How do we find the coefficient of $x^0$ in this expression? $$\left(\frac{x+1}{x^{2/3}-x^{1/3}+1} - \frac{x-1}{x-x^{1/2}}\right)^{10}$$
This problem is just very perplexing. I wrote down the $T_{r+1}$ for it as such:
$T_{r+1} = (-1)^r\;^nC_r\;(\frac{x+1}{x^{2/3}-x^{1/3}+1})^{n-r}\;(\frac{x-1}{x-x^{1/2}})^r$
I tried plugging the expression into Wolfram Alpha, it showed me an error. I tried a few other sites, but they were all in vain.
Ordinarily, there should be only one unknown term having $x$, whose power we equate to $0$, but that clearly isn't the case here. It should be solved without using Trinomial or Multinomial Theorem. Is there any way of doing so, and finding the coefficient of $x^0$?

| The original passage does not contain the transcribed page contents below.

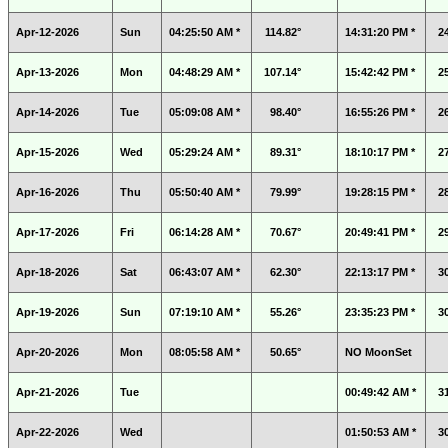
Apr-12-2026
Sun
04:25:50 AM *
114.82°
14:31:20 PM *
2
Apr-13-2026
Mon
04:48:29 AM *
107.14°
15:42:42 PM *
2
Apr-14-2026
Tue
05:09:08 AM *
98.40°
16:55:26 PM *
2
Apr-15-2026
Wed
05:29:24 AM *
89.31°
18:10:17 PM *
2
Apr-16-2026
Thu
05:50:40 AM *
79.99°
19:28:15 PM *
2
Apr-17-2026
Fri
06:14:28 AM *
70.67°
20:49:41 PM *
2
Apr-18-2026
Sat
06:43:07 AM *
62.30°
22:13:17 PM *
3
Apr-19-2026
Sun
07:19:10 AM *
55.26°
23:35:23 PM *
3
Apr-20-2026
Mon
08:05:58 AM *
50.65°
NO MoonSet
Apr-21-2026
Tue
00:49:42 AM *
3
Apr-22-2026
Wed
01:50:53 AM *
3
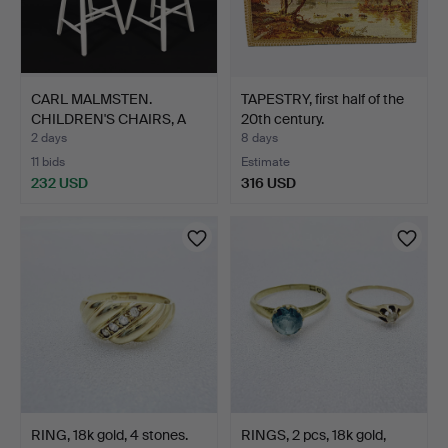
CARL MALMSTEN.
TAPESTRY, first half of the
CHILDREN'S CHAIRS, A
20th century.
pair, …
2 days
8 days
11 bids
Estimate
232 USD
316 USD
RING, 18k gold, 4 stones.
RINGS, 2 pcs, 18k gold,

Edit: Thanks to the users in the comments, I could identify the $a^3 + b^3$ and $a^2-b^2$ identities. I'm now getting the coefficient of $x^0$ as $210$, which is correct.
$$\left(\frac{x+1}{x^{2/3}-x^{1/3}+1} - \frac{x-1}{x-x^{1/2}}\right)^{10}$$
We can simplify both the terms as follows;
The first term $\left(\frac{x+1}{x^{2/3}-x^{1/3}+1}\right)$, take $x^{\frac{1}{3}}=t$ and it simplifies to $x^{\frac{1}{3}}+1$
Similarly,
The second term $\left(\frac{x-1}{x-x^{1/2}}\right)$, take $x^{\frac{1}{2}}=t$ and it simplifies to $x^{\frac{-1}{2}}+1$
$$(x^{\frac{1}{3}}-x^{\frac{-1}{2}})^{10}$$
Writing the general term;
$$T_{r+1}=\,^nc_r(x^{\frac{10-r}{3}})(-x^{\frac{-r}{2}})$$
$$T_{r+1}=(-1)^r\,^{10}c_r(x^{\frac{10-r}{3}-\frac{r}{2}})$$ $$T_{r+1}=(-1)^r\,^{10}c_r(x^{\frac{20-5r}{6}})$$
To get the coefficient of $x^0$, we can plug in $r=4$;
coefficient of $x^0=\,^{10}c_4=210$